School of Mechanical and Aerospace Engineering, Nanyang Technological University, 50 Nanyang Avenue, Singapore 639798.
Lab Chip. 2012 Nov 21;12(22):4772-80. doi: 10.1039/c2lc40818j.
This paper reports the investigation of mixing phenomena caused by the interaction between a uniform magnetic field and a magnetic fluid in a microfluidic chamber. The flow system consists of a water-based ferrofluid and a mixture of DI water and glycerol. Under a uniform magnetic field, the mismatch in magnetization of the fluids leads to instability at the interface and subsequent rapid mixing. The mismatch of magnetization is determined by concentration of magnetic nanoparticles. Full mixing at a relatively low magnetic flux density up to 10 mT can be achieved. The paper discusses the impact of key parameters such as magnetic flux density, flow rate ratio and viscosity ratio on the mixing efficiency. Two main mixing regimes are observed. In the improved diffusive mixing regime under low field strength, magnetic particles of the ferrofluid migrate into the diamagnetic fluid. In the bulk transport regime under high field strength, the fluid system is mixed rapidly by magnetically induced secondary flow in the chamber. The mixing concept potentially provides a wireless solution for a lab-on-a-chip system that is low-cost, robust, free of induced heat and independent of pH level or ion concentration.

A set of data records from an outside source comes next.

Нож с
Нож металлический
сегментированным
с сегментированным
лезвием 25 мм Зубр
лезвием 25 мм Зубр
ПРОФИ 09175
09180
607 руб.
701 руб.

本文报道了在微流腔中均匀磁场与磁流体相互作用引起的混合现象的研究。该流系统由水基铁磁流体和 DI 水与甘油的混合物组成。在均匀磁场下,由于流体的磁化率不匹配,导致界面失稳,随后迅速混合。磁化率的不匹配取决于磁性纳米粒子的浓度。在相对较低的磁通密度高达 10 mT 时可实现完全混合。本文讨论了磁通密度、流速比和粘度比等关键参数对混合效率的影响。观察到两种主要的混合模式。在低磁场强度下的改进扩散混合模式中,铁磁流体中的磁性颗粒迁移到抗磁性流体中。在高磁场强度下的体传输模式中,通过腔室内的磁致二次流快速混合流体系统。这种混合概念为低成本、坚固、无感应热且不依赖 pH 值或离子浓度的片上实验室系统提供了一种无线解决方案。